──────── RECORD SET

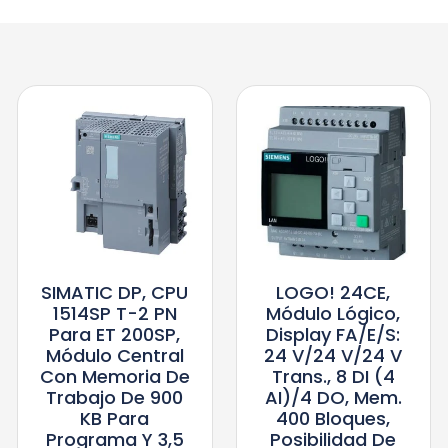
SIMATIC DP, CPU
LOGO! 24CE,
1514SP T-2 PN
Módulo Lógico,
Para ET 200SP,
Display FA/E/S:
Módulo Central
24 V/24 V/24 V
Con Memoria De
Trans., 8 DI (4
Trabajo De 900
AI)/4 DO, Mem.
KB Para
400 Bloques,
Programa Y 3,5
Posibilidad De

────────────────

◆ EXERCISE AIM ◆
Pictures in the records above are left out; print everything else exactly as written.

◆ RESULT OF THIS TASK ◆
SIMATIC DP, CPU
LOGO! 24CE,
1514SP T-2 PN
Módulo Lógico,
Para ET 200SP,
Display FA/E/S:
Módulo Central
24 V/24 V/24 V
Con Memoria De
Trans., 8 DI (4
Trabajo De 900
AI)/4 DO, Mem.
KB Para
400 Bloques,
Programa Y 3,5
Posibilidad De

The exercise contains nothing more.